*PROVIDED DATA*:
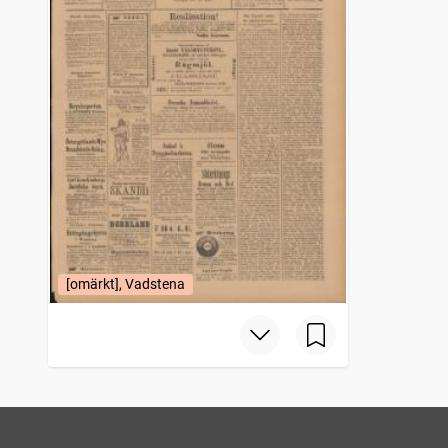
[omärkt], Vadstena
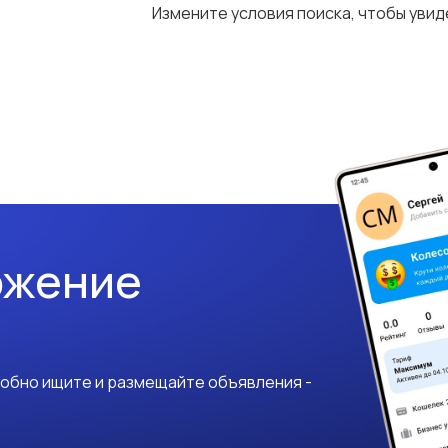
Измените условия поиска, чтобы уви
ожение
добно ищите и размещайте объявления -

*YOUR TASK*:
Your task is to reproduce all of the material exactly. The pictures stay out.

*EXERCISE OUTPUT*:
[omärkt], Vadstena
Измените условия поиска, чтобы уви
ожение
добно ищите и размещайте объявления -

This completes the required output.